**TASK DIRECTIONS**
Without omitting anything, return the records precisely as given.

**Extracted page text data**

■ ■ ■ ■

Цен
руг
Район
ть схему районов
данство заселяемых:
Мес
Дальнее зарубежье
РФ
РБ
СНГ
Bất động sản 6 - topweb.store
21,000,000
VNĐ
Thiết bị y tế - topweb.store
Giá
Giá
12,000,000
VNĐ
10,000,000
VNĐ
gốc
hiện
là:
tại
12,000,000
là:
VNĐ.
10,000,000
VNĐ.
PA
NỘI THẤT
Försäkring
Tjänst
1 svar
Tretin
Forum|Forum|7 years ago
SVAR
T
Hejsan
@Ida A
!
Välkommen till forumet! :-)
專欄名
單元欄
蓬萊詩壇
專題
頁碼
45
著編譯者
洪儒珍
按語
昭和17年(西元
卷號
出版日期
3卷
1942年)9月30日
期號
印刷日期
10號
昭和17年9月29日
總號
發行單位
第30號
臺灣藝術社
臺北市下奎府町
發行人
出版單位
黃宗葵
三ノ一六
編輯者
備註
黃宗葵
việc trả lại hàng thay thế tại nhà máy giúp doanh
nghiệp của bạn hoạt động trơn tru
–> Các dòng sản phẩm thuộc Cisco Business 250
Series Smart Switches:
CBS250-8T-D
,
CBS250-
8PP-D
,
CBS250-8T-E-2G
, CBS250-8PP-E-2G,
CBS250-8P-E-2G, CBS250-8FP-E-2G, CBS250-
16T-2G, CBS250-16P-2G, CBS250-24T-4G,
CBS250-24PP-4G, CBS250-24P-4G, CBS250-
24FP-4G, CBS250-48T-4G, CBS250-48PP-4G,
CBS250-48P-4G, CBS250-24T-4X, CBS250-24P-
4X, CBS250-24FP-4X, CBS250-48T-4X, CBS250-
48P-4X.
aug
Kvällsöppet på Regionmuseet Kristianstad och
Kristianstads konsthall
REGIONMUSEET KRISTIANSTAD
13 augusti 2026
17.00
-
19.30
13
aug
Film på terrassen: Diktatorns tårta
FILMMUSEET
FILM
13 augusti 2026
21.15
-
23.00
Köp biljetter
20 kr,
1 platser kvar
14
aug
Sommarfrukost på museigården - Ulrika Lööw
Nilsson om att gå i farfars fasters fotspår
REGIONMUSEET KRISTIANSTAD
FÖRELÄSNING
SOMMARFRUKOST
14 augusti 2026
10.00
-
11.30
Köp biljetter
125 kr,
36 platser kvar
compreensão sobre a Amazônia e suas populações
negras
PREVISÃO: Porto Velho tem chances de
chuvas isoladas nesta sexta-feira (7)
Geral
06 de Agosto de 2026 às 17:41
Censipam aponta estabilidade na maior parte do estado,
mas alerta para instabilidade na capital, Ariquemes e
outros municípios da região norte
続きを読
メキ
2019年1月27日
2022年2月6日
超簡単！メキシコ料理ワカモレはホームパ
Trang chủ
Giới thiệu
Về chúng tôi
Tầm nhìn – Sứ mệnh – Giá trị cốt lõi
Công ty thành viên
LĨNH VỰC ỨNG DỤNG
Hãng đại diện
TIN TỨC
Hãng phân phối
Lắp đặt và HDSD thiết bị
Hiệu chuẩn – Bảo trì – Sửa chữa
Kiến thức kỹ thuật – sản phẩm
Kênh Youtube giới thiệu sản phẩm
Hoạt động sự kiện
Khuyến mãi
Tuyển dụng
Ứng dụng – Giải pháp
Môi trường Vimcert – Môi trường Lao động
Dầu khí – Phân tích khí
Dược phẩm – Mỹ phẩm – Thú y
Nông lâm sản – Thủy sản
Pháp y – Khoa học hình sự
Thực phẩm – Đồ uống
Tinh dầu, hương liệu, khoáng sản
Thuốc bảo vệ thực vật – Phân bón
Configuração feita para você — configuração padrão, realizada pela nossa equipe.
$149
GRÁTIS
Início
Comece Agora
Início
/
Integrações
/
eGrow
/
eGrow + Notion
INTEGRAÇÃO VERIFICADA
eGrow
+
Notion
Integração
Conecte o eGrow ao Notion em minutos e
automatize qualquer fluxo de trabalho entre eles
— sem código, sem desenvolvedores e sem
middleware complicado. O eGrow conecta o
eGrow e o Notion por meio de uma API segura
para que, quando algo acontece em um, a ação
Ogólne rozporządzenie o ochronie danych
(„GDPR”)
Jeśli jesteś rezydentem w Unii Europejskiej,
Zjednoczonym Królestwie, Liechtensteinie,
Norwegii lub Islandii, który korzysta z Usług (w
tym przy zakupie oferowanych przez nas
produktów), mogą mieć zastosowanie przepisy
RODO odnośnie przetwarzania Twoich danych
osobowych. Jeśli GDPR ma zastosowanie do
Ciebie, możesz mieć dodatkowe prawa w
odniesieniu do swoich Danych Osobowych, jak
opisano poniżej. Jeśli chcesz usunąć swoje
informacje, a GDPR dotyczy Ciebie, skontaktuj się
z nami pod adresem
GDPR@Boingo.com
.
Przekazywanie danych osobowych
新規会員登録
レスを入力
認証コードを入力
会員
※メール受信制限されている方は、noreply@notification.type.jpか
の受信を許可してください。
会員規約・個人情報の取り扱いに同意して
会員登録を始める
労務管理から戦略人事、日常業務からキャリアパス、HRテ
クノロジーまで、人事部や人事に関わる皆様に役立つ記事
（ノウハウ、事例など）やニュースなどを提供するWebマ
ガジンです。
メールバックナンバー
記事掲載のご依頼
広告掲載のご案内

■ ■ ■ ■

**EXERCISE RESULT**
Цен
руг
Район
ть схему районов
данство заселяемых:
Мес
Дальнее зарубежье
РФ
РБ
СНГ
Bất động sản 6 - topweb.store
21,000,000
VNĐ
Thiết bị y tế - topweb.store
Giá
Giá
12,000,000
VNĐ
10,000,000
VNĐ
gốc
hiện
là:
tại
12,000,000
là:
VNĐ.
10,000,000
VNĐ.
PA
NỘI THẤT
Försäkring
Tjänst
1 svar
Tretin
Forum|Forum|7 years ago
SVAR
T
Hejsan
@Ida A
!
Välkommen till forumet! :-)
專欄名
單元欄
蓬萊詩壇
專題
頁碼
45
著編譯者
洪儒珍
按語
昭和17年(西元
卷號
出版日期
3卷
1942年)9月30日
期號
印刷日期
10號
昭和17年9月29日
總號
發行單位
第30號
臺灣藝術社
臺北市下奎府町
發行人
出版單位
黃宗葵
三ノ一六
編輯者
備註
黃宗葵
việc trả lại hàng thay thế tại nhà máy giúp doanh
nghiệp của bạn hoạt động trơn tru
–> Các dòng sản phẩm thuộc Cisco Business 250
Series Smart Switches:
CBS250-8T-D
,
CBS250-
8PP-D
,
CBS250-8T-E-2G
, CBS250-8PP-E-2G,
CBS250-8P-E-2G, CBS250-8FP-E-2G, CBS250-
16T-2G, CBS250-16P-2G, CBS250-24T-4G,
CBS250-24PP-4G, CBS250-24P-4G, CBS250-
24FP-4G, CBS250-48T-4G, CBS250-48PP-4G,
CBS250-48P-4G, CBS250-24T-4X, CBS250-24P-
4X, CBS250-24FP-4X, CBS250-48T-4X, CBS250-
48P-4X.
aug
Kvällsöppet på Regionmuseet Kristianstad och
Kristianstads konsthall
REGIONMUSEET KRISTIANSTAD
13 augusti 2026
17.00
-
19.30
13
aug
Film på terrassen: Diktatorns tårta
FILMMUSEET
FILM
13 augusti 2026
21.15
-
23.00
Köp biljetter
20 kr,
1 platser kvar
14
aug
Sommarfrukost på museigården - Ulrika Lööw
Nilsson om att gå i farfars fasters fotspår
REGIONMUSEET KRISTIANSTAD
FÖRELÄSNING
SOMMARFRUKOST
14 augusti 2026
10.00
-
11.30
Köp biljetter
125 kr,
36 platser kvar
compreensão sobre a Amazônia e suas populações
negras
PREVISÃO: Porto Velho tem chances de
chuvas isoladas nesta sexta-feira (7)
Geral
06 de Agosto de 2026 às 17:41
Censipam aponta estabilidade na maior parte do estado,
mas alerta para instabilidade na capital, Ariquemes e
outros municípios da região norte
続きを読
メキ
2019年1月27日
2022年2月6日
超簡単！メキシコ料理ワカモレはホームパ
Trang chủ
Giới thiệu
Về chúng tôi
Tầm nhìn – Sứ mệnh – Giá trị cốt lõi
Công ty thành viên
LĨNH VỰC ỨNG DỤNG
Hãng đại diện
TIN TỨC
Hãng phân phối
Lắp đặt và HDSD thiết bị
Hiệu chuẩn – Bảo trì – Sửa chữa
Kiến thức kỹ thuật – sản phẩm
Kênh Youtube giới thiệu sản phẩm
Hoạt động sự kiện
Khuyến mãi
Tuyển dụng
Ứng dụng – Giải pháp
Môi trường Vimcert – Môi trường Lao động
Dầu khí – Phân tích khí
Dược phẩm – Mỹ phẩm – Thú y
Nông lâm sản – Thủy sản
Pháp y – Khoa học hình sự
Thực phẩm – Đồ uống
Tinh dầu, hương liệu, khoáng sản
Thuốc bảo vệ thực vật – Phân bón
Configuração feita para você — configuração padrão, realizada pela nossa equipe.
$149
GRÁTIS
Início
Comece Agora
Início
/
Integrações
/
eGrow
/
eGrow + Notion
INTEGRAÇÃO VERIFICADA
eGrow
+
Notion
Integração
Conecte o eGrow ao Notion em minutos e
automatize qualquer fluxo de trabalho entre eles
— sem código, sem desenvolvedores e sem
middleware complicado. O eGrow conecta o
eGrow e o Notion por meio de uma API segura
para que, quando algo acontece em um, a ação
Ogólne rozporządzenie o ochronie danych
(„GDPR”)
Jeśli jesteś rezydentem w Unii Europejskiej,
Zjednoczonym Królestwie, Liechtensteinie,
Norwegii lub Islandii, który korzysta z Usług (w
tym przy zakupie oferowanych przez nas
produktów), mogą mieć zastosowanie przepisy
RODO odnośnie przetwarzania Twoich danych
osobowych. Jeśli GDPR ma zastosowanie do
Ciebie, możesz mieć dodatkowe prawa w
odniesieniu do swoich Danych Osobowych, jak
opisano poniżej. Jeśli chcesz usunąć swoje
informacje, a GDPR dotyczy Ciebie, skontaktuj się
z nami pod adresem
GDPR@Boingo.com
.
Przekazywanie danych osobowych
新規会員登録
レスを入力
認証コードを入力
会員
※メール受信制限されている方は、noreply@notification.type.jpか
の受信を許可してください。
会員規約・個人情報の取り扱いに同意して
会員登録を始める
労務管理から戦略人事、日常業務からキャリアパス、HRテ
クノロジーまで、人事部や人事に関わる皆様に役立つ記事
（ノウハウ、事例など）やニュースなどを提供するWebマ
ガジンです。
メールバックナンバー
記事掲載のご依頼
広告掲載のご案内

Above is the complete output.